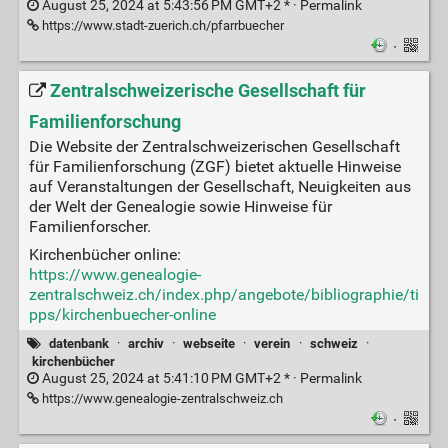
August 25, 2024 at 5:43:56 PM GMT+2 * ·
Permalink
https://www.stadt-zuerich.ch/pfarrbuecher
·
Zentralschweizerische Gesellschaft für
Familienforschung
Die Website der Zentralschweizerischen Gesellschaft
für Familienforschung (ZGF) bietet aktuelle Hinweise
auf Veranstaltungen der Gesellschaft, Neuigkeiten aus
der Welt der Genealogie sowie Hinweise für
Familienforscher.
Kirchenbücher online:
https://www.genealogie-
zentralschweiz.ch/index.php/angebote/bibliographie/ti
pps/kirchenbuecher-online
datenbank
·
archiv
·
webseite
·
verein
·
schweiz
·
kirchenbücher
August 25, 2024 at 5:41:10 PM GMT+2 * ·
Permalink
https://www.genealogie-zentralschweiz.ch
·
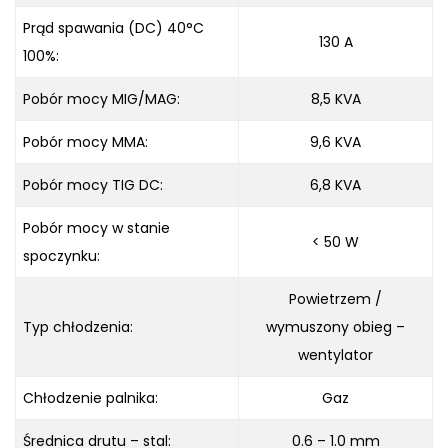
Prąd spawania (DC) 40°C
130 A
100%:
Pobór mocy MIG/MAG:
8,5 KVA
Pobór mocy MMA:
9,6 KVA
Pobór mocy TIG DC:
6,8 KVA
Pobór mocy w stanie
< 50 W
spoczynku:
Powietrzem /
Typ chłodzenia:
wymuszony obieg –
wentylator
Chłodzenie palnika:
Gaz
Średnica drutu – stal:
0.6 – 1.0 mm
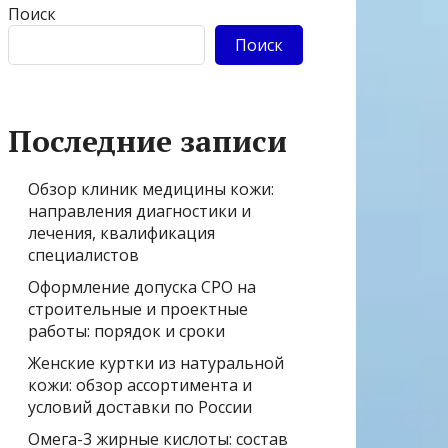
Поиск
Поиск
Последние записи
Обзор клиник медицины кожи:
направления диагностики и
лечения, квалификация
специалистов
Оформление допуска СРО на
строительные и проектные
работы: порядок и сроки
Женские куртки из натуральной
кожи: обзор ассортимента и
условий доставки по России
Омега-3 жирные кислоты: состав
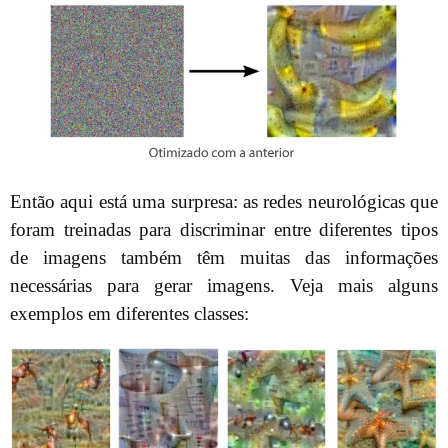
Então aqui está uma surpresa: as redes neurológicas que
foram treinadas para discriminar entre diferentes tipos
de imagens também têm muitas das informações
necessárias para gerar imagens. Veja mais alguns
exemplos em diferentes classes:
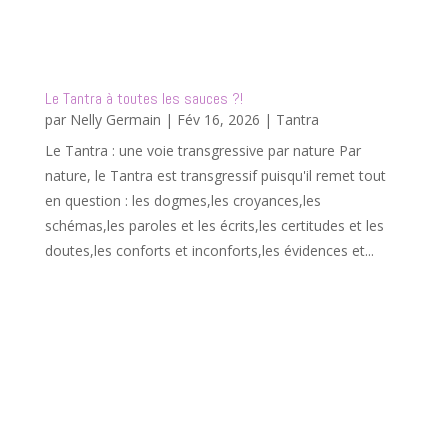
Le Tantra à toutes les sauces ?!
par
Nelly Germain
|
Fév 16, 2026
|
Tantra
Le Tantra : une voie transgressive par nature Par
nature, le Tantra est transgressif puisqu'il remet tout
en question : les dogmes,les croyances,les
schémas,les paroles et les écrits,les certitudes et les
doutes,les conforts et inconforts,les évidences et...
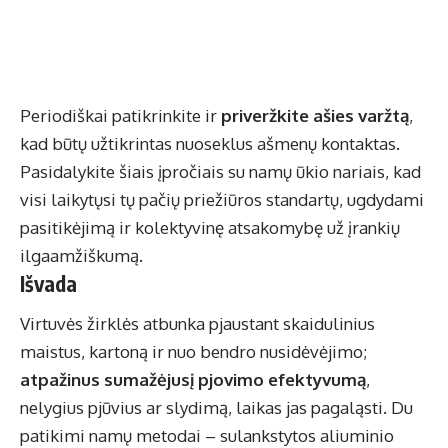
Periodiškai patikrinkite ir
priveržkite ašies varžtą
,
kad būtų užtikrintas nuoseklus ašmenų kontaktas.
Pasidalykite šiais įpročiais su namų ūkio nariais, kad
visi laikytųsi tų pačių priežiūros standartų, ugdydami
pasitikėjimą ir kolektyvinę atsakomybę už įrankių
ilgaamžiškumą.
Išvada
Virtuvės žirklės atbunka pjaustant skaidulinius
maistus, kartoną ir nuo bendro nusidėvėjimo;
atpažinus sumažėjusį pjovimo efektyvumą
,
nelygius pjūvius ar slydimą, laikas jas pagaląsti. Du
patikimi namų metodai – sulankstytos aliuminio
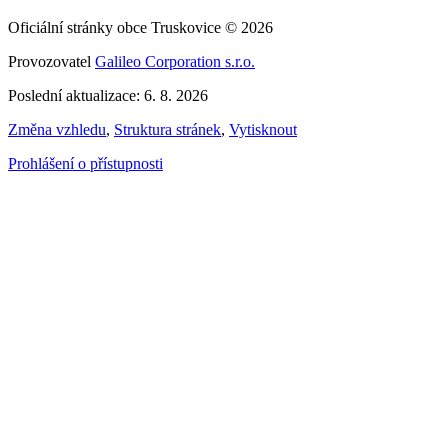
Oficiální stránky obce Truskovice © 2026
Provozovatel
Galileo Corporation s.r.o.
Poslední aktualizace: 6. 8. 2026
Změna vzhledu
,
Struktura stránek
,
Vytisknout
Prohlášení o přístupnosti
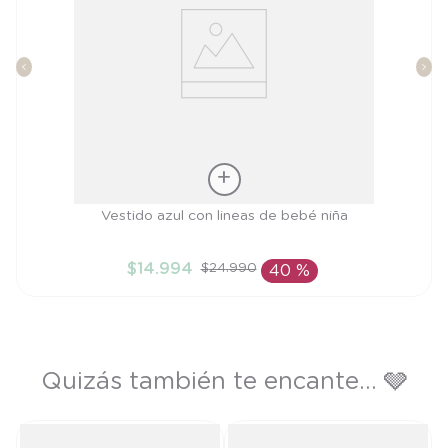
Talla
Vestido azul con lineas de bebé niña
3M
$
14
.
994
$
24
.
990
40 %
AÑADIR AL CARRITO
Quizás también te encante... 🩶
e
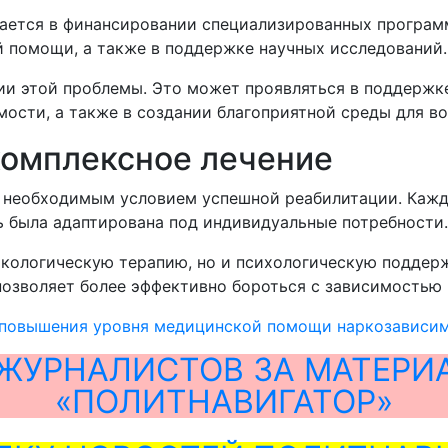
чается в финансировании специализированных программ
 помощи, а также в поддержке научных исследований.
и этой проблемы. Это может проявляться в поддержке
ости, а также в создании благоприятной среды для во
комплексное лечение
 необходимым условием успешной реабилитации. Кажд
ь была адаптирована под индивидуальные потребности.
акологическую терапию, но и психологическую поддер
позволяет более эффективно бороться с зависимостью
повышения уровня медицинской помощи наркозависи
ЖУРНАЛИСТОВ ЗА МАТЕРИ
«ПОЛИТНАВИГАТОР»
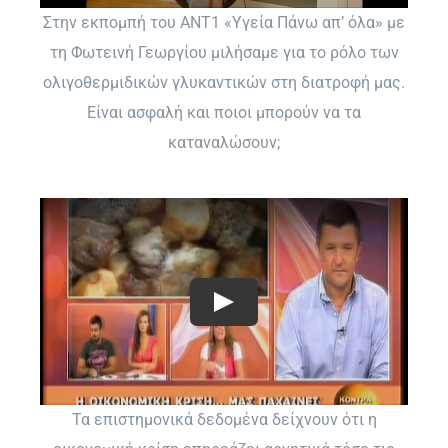
Στην εκπομπή του ΑΝΤ1 «Υγεία Πάνω απ’ όλα» με
τη Φωτεινή Γεωργίου μιλήσαμε για το ρόλο των
ολιγοθερμιδικών γλυκαντικών στη διατροφή μας.
Είναι ασφαλή και ποιοι μπορούν να τα
καταναλώσουν;
Τα επιστημονικά δεδομένα δείχνουν ότι η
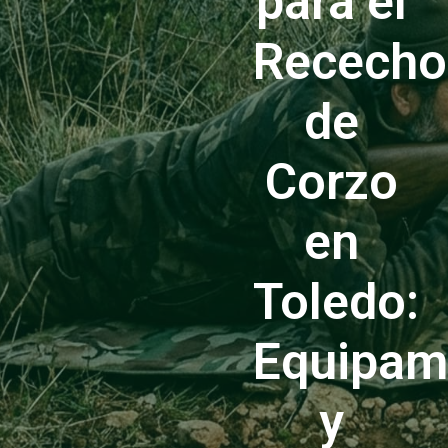
para el
Rececho
de
Corzo
en
Toledo:
Equipam
y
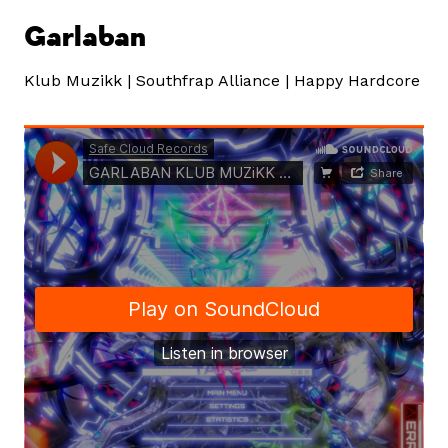
Garlaban
Klub Muzikk | Southfrap Alliance | Happy Hardcore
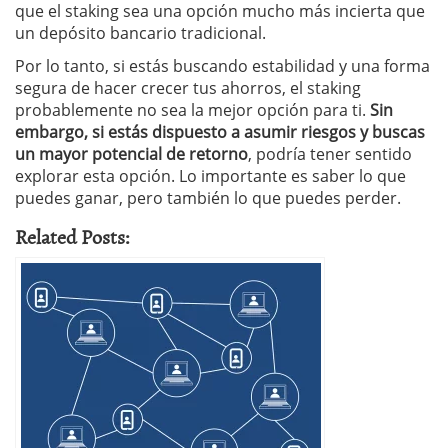
que el staking sea una opción mucho más incierta que
un depósito bancario tradicional.
Por lo tanto, si estás buscando estabilidad y una forma
segura de hacer crecer tus ahorros, el staking
probablemente no sea la mejor opción para ti.
Sin
embargo, si estás dispuesto a asumir riesgos y buscas
un mayor potencial de retorno
, podría tener sentido
explorar esta opción. Lo importante es saber lo que
puedes ganar, pero también lo que puedes perder.
Related Posts:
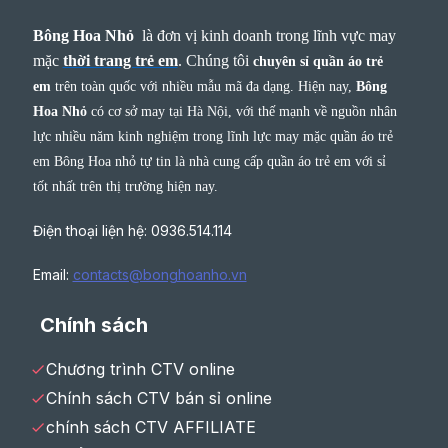
Bông Hoa Nhỏ
là đơn vị kinh doanh trong lĩnh vực may
mặc
thời trang trẻ em
.
Chúng tôi
chuyên sỉ quần áo trẻ
em
trên toàn quốc với nhiều mẫu mã đa dạng. Hiện nay,
Bông
Hoa Nhỏ
có cơ sở may tại Hà Nội, với thế mạnh về nguồn nhân
lực nhiều năm kinh nghiệm trong lĩnh lực may mặc quần áo trẻ
em Bông Hoa nhỏ tự tin là nhà cung cấp quần áo trẻ em với sỉ
tốt nhất trên thị trường hiện nay.
Điện thoại liện hệ: 0936.514.114
Email:
contacts@bonghoanho.vn
Chính sách
Chương trình CTV online
Chính sách CTV bán sỉ online
chính sách CTV AFFILIATE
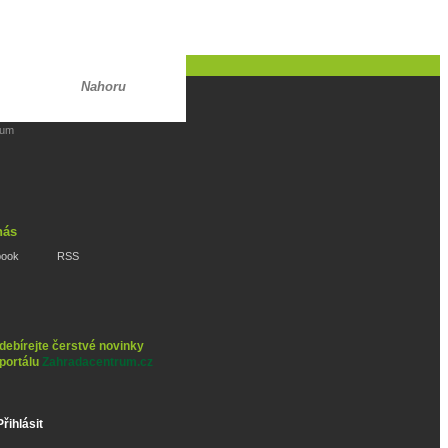
Nahoru
rum
nás
book
RSS
debírejte čerstvé novinky
 portálu
Zahradacentrum.cz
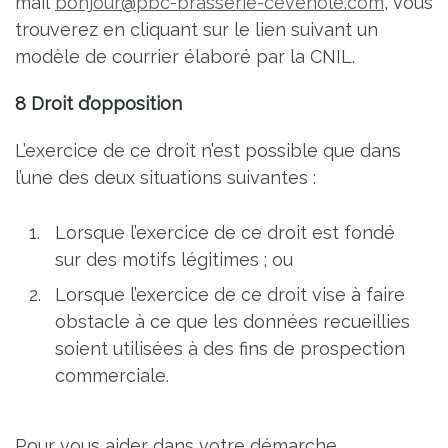
mail
bonjour@pbc-brasserie-cevenole.com
, vous
trouverez en cliquant sur le lien suivant un
modèle de courrier élaboré par la CNIL.
8 Droit d’opposition
L’exercice de ce droit n’est possible que dans
l’une des deux situations suivantes :
Lorsque l’exercice de ce droit est fondé
sur des motifs légitimes ; ou
Lorsque l’exercice de ce droit vise à faire
obstacle à ce que les données recueillies
soient utilisées à des fins de prospection
commerciale.
Pour vous aider dans votre démarche,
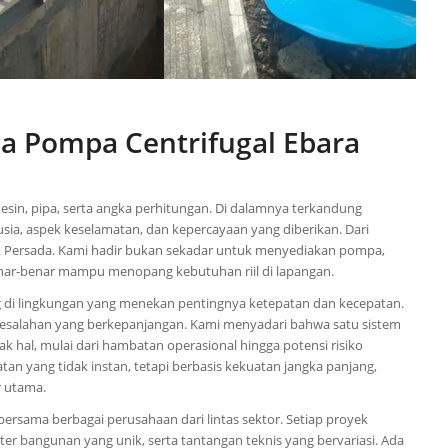
ga Pompa Centrifugal Ebara
esin, pipa, serta angka perhitungan. Di dalamnya terkandung
sia, aspek keselamatan, dan kepercayaan yang diberikan. Dari
ik Persada. Kami hadir bukan sekadar untuk menyediakan pompa,
enar-benar mampu menopang kebutuhan riil di lapangan.
ng di lingkungan yang menekan pentingnya ketepatan dan kecepatan.
 kesalahan yang berkepanjangan. Kami menyadari bahwa satu sistem
 hal, mulai dari hambatan operasional hingga potensi risiko
 yang tidak instan, tetapi berbasis kekuatan jangka panjang,
r utama.
bersama berbagai perusahaan dari lintas sektor. Setiap proyek
bangunan yang unik, serta tantangan teknis yang bervariasi. Ada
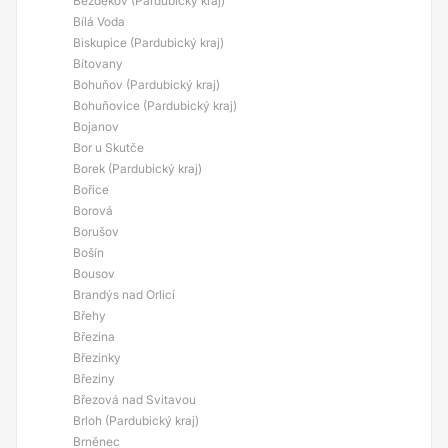
Bezděkov (Pardubický kraj)
Bílá Voda
Biskupice (Pardubický kraj)
Bítovany
Bohuňov (Pardubický kraj)
Bohuňovice (Pardubický kraj)
Bojanov
Bor u Skutče
Borek (Pardubický kraj)
Bořice
Borová
Borušov
Bošín
Bousov
Brandýs nad Orlicí
Břehy
Březina
Březinky
Březiny
Březová nad Svitavou
Brloh (Pardubický kraj)
Brněnec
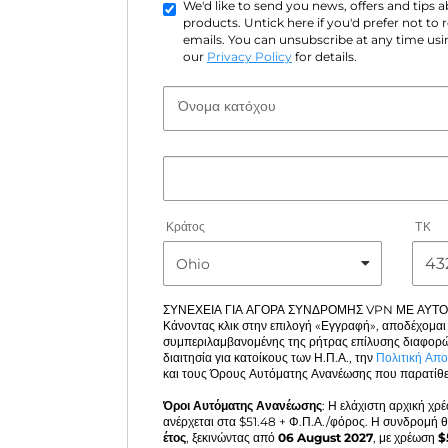
We'd like to send you news, offers and tips
products. Untick here if you'd prefer not to
emails. You can unsubscribe at any time usin
our
Privacy Policy
for details.
Όνομα κατόχου
Κράτος
ΤΚ
ΣΥΝΕΧΕΙΑ ΓΙΑ ΑΓΟΡΑ ΣΥΝΔΡΟΜΗΣ VPN ΜΕ ΑΥΤ
Κάνοντας κλικ στην επιλογή «Εγγραφή», αποδέχομαι
συμπεριλαμβανομένης της ρήτρας επίλυσης διαφορώ
διαιτησία για κατοίκους των Η.Π.Α., την
Πολιτική Απ
και τους Όρους Αυτόματης Ανανέωσης που παρατίθε
Όροι Αυτόματης Ανανέωσης
: Η ελάχιστη αρχική χρ
ανέρχεται στα $
51.48
+ Φ.Π.Α./φόρος. Η συνδρομή θ
έτος
, ξεκινώντας από
06 August 2027
, με χρέωση
$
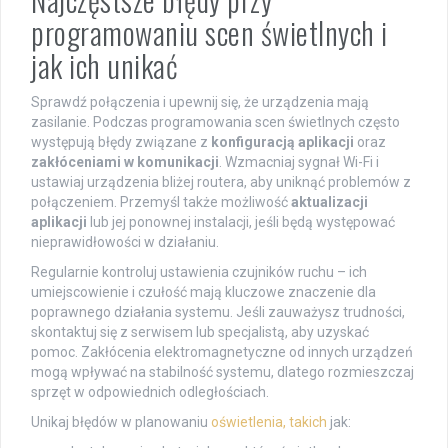
programowaniu scen świetlnych i
jak ich unikać
Sprawdź połączenia i upewnij się, że urządzenia mają
zasilanie. Podczas programowania scen świetlnych często
występują błędy związane z
konfiguracją aplikacji
oraz
zakłóceniami w komunikacji
. Wzmacniaj sygnał Wi-Fi i
ustawiaj urządzenia bliżej routera, aby uniknąć problemów z
połączeniem. Przemyśl także możliwość
aktualizacji
aplikacji
lub jej ponownej instalacji, jeśli będą występować
nieprawidłowości w działaniu.
Regularnie kontroluj ustawienia czujników ruchu – ich
umiejscowienie i czułość mają kluczowe znaczenie dla
poprawnego działania systemu. Jeśli zauważysz trudności,
skontaktuj się z serwisem lub specjalistą, aby uzyskać
pomoc. Zakłócenia elektromagnetyczne od innych urządzeń
mogą wpływać na stabilność systemu, dlatego rozmieszczaj
sprzęt w odpowiednich odległościach.
Unikaj błędów w planowaniu
oświetlenia, takich
jak:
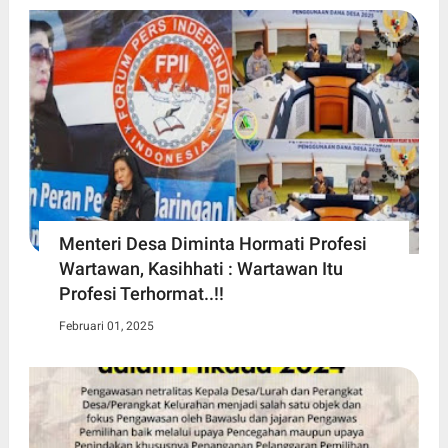
Menteri Desa Diminta Hormati Profesi
Wartawan, Kasihhati : Wartawan Itu
Profesi Terhormat..!!
Februari 01, 2025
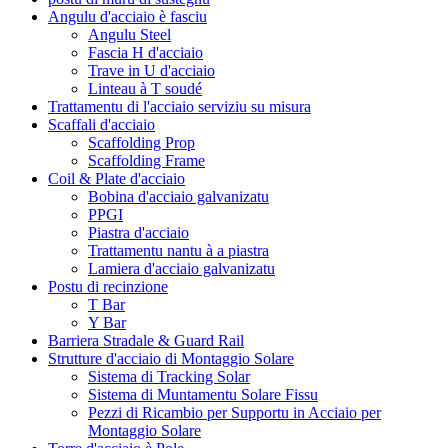
Angulu d'acciaio è fasciu
Angulu Steel
Fascia H d'acciaio
Trave in U d'acciaio
Linteau à T soudé
Trattamentu di l'acciaio serviziu su misura
Scaffali d'acciaio
Scaffolding Prop
Scaffolding Frame
Coil & Plate d'acciaio
Bobina d'acciaio galvanizatu
PPGI
Piastra d'acciaio
Trattamentu nantu à a piastra
Lamiera d'acciaio galvanizatu
Postu di recinzione
T Bar
Y Bar
Barriera Stradale & Guard Rail
Strutture d'acciaio di Montaggio Solare
Sistema di Tracking Solar
Sistema di Muntamentu Solare Fissu
Pezzi di Ricambio per Supportu in Acciaio per
Montaggio Solare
· · · · · · ·
* [Required work] The reply should be nothing but the number of lines in the listing above that include "diferentes".

* [Written reply] 2